◆ **YOUR GOAL**: An exact copy of the data is needed, but without any of its images.

BEGIN EXERCISE INPUT

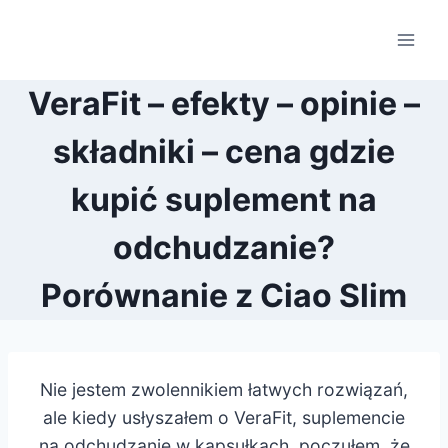
Przejdź
do
treści
VeraFit – efekty – opinie –
składniki – cena gdzie
kupić suplement na
odchudzanie?
Porównanie z Ciao Slim
Nie jestem zwolennikiem łatwych rozwiązań,
ale kiedy usłyszałem o VeraFit, suplemencie
na odchudzanie w kapsułkach, poczułem, że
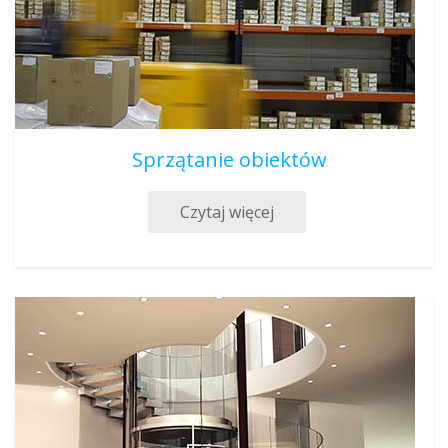
Sprzątanie obiektów
Czytaj więcej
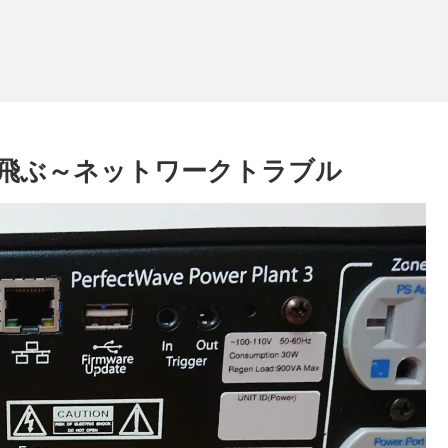
走で飛ぶ～ネットワークトラブル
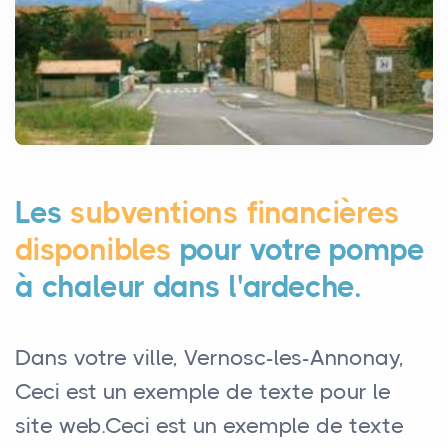
Les
subventions financières
disponibles
pour votre pompe
à chaleur dans l'ardeche.
Dans votre ville, Vernosc-les-Annonay,
Ceci est un exemple de texte pour le
site web.Ceci est un exemple de texte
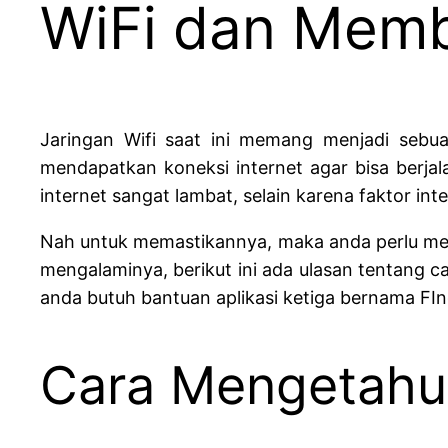
WiFi dan Memb
Jaringan Wifi saat ini memang menjadi sebu
mendapatkan koneksi internet agar bisa berjal
internet sangat lambat, selain karena faktor int
Nah untuk memastikannya, maka anda perlu menc
mengalaminya, berikut ini ada ulasan tentang 
anda butuh bantuan aplikasi ketiga bernama FI
Cara Mengetahui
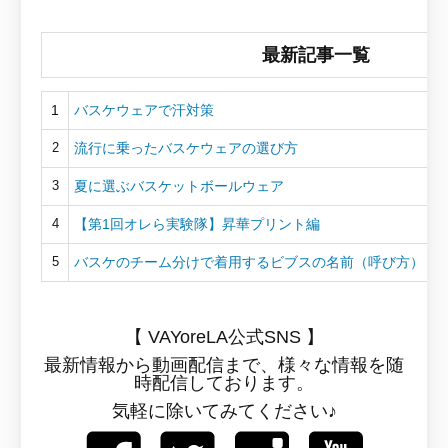
最新記事一覧
1
バスケウェアで汗対策
流行に乗ったバスケウェアの選び方
2
夏に選ぶバスケットボールウェア
3
【第1回オレら実験隊】昇華プリント編
4
バスケのチーム分けで着用するビブスの名前（呼び方）
5
【 VAYoreLA公式SNS 】
最新情報から動画配信まで、様々な情報を随
時配信しております。
気軽に除いてみてください♪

END EXERCISE INPUT

◆ **RESPONSE BELOW**:
Przejdź
do
treści
VeraFit – efekty – opinie –
składniki – cena gdzie
kupić suplement na
odchudzanie?
Porównanie z Ciao Slim
Nie jestem zwolennikiem łatwych rozwiązań,
ale kiedy usłyszałem o VeraFit, suplemencie
na odchudzanie w kapsułkach, poczułem, że
Sprzątanie obiektów
Czytaj więcej
走で飛ぶ～ネットワークトラブル
Les
subventions financières
disponibles
pour votre pompe
à chaleur dans l'ardeche.
Dans votre ville, Vernosc-les-Annonay,
Ceci est un exemple de texte pour le
site web.Ceci est un exemple de texte
WiFi dan Memb
Jaringan Wifi saat ini memang menjadi sebu
mendapatkan koneksi internet agar bisa berjal
internet sangat lambat, selain karena faktor int
Nah untuk memastikannya, maka anda perlu menc
mengalaminya, berikut ini ada ulasan tentang 
anda butuh bantuan aplikasi ketiga bernama FI
Cara Mengetahui
最新記事一覧
1
バスケウェアで汗対策
流行に乗ったバスケウェアの選び方
2
夏に選ぶバスケットボールウェア
3
【第1回オレら実験隊】昇華プリント編
4
バスケのチーム分けで着用するビブスの名前（呼び方）
5
【 VAYoreLA公式SNS 】
最新情報から動画配信まで、様々な情報を随
時配信しております。
気軽に除いてみてください♪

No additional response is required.